THE TASK: Print every line from the start of the data, and when you reach the line with "Leider sind schwere", include it and stop. Pictures are not part of the copy.
• • • • •
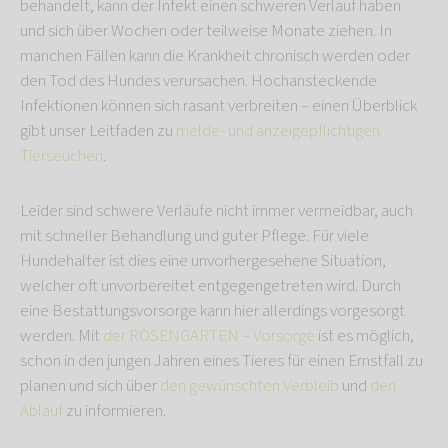
behandelt, kann der Infekt einen schweren Verlauf haben
und sich über Wochen oder teilweise Monate ziehen. In
manchen Fällen kann die Krankheit chronisch werden oder
den Tod des Hundes verursachen. Hochansteckende
Infektionen können sich rasant verbreiten – einen Überblick
gibt unser Leitfaden zu
melde- und anzeigepflichtigen
Tierseuchen
.
Leider sind schwere Verläufe nicht immer vermeidbar, auch
mit schneller Behandlung und guter Pflege. Für viele
Hundehalter ist dies eine unvorhergesehene Situation,
welcher oft unvorbereitet entgegengetreten wird. Durch
eine Bestattungsvorsorge kann hier allerdings vorgesorgt
werden. Mit
der ROSENGARTEN – Vorsorge
ist es möglich,
schon in den jungen Jahren eines Tieres für einen Ernstfall zu
planen und sich über
den gewünschten Verbleib
und
den
Ablauf
zu informieren.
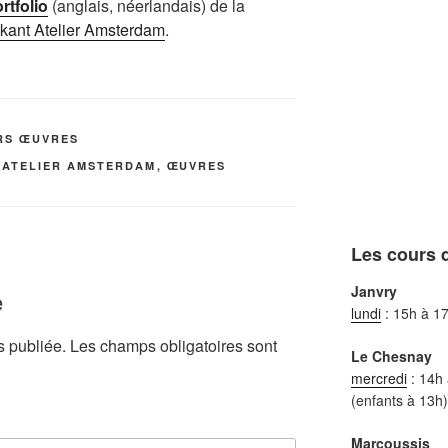
rtfolio
(anglais, néerlandais) de la
kant Atelier Amsterdam
.
URS ŒUVRES
 ATELIER AMSTERDAM
,
ŒUVRES
Les cours d
Janvry
e
lundi
: 15h à 1
s publiée.
Les champs obligatoires sont
Le Chesnay
mercredi
: 14h
(enfants à 13h)
Marcoussis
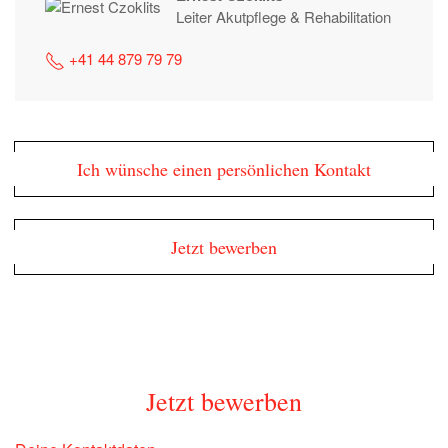
Leiter Akutpflege & Rehabilitation
+41 44 879 79 79
Ich wünsche einen persönlichen Kontakt
Jetzt bewerben
Jetzt bewerben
• • • • •
ANSWER SECTION:
behandelt, kann der Infekt einen schweren Verlauf haben
und sich über Wochen oder teilweise Monate ziehen. In
manchen Fällen kann die Krankheit chronisch werden oder
den Tod des Hundes verursachen. Hochansteckende
Infektionen können sich rasant verbreiten – einen Überblick
gibt unser Leitfaden zu
melde- und anzeigepflichtigen
Tierseuchen
.
Leider sind schwere Verläufe nicht immer vermeidbar, auch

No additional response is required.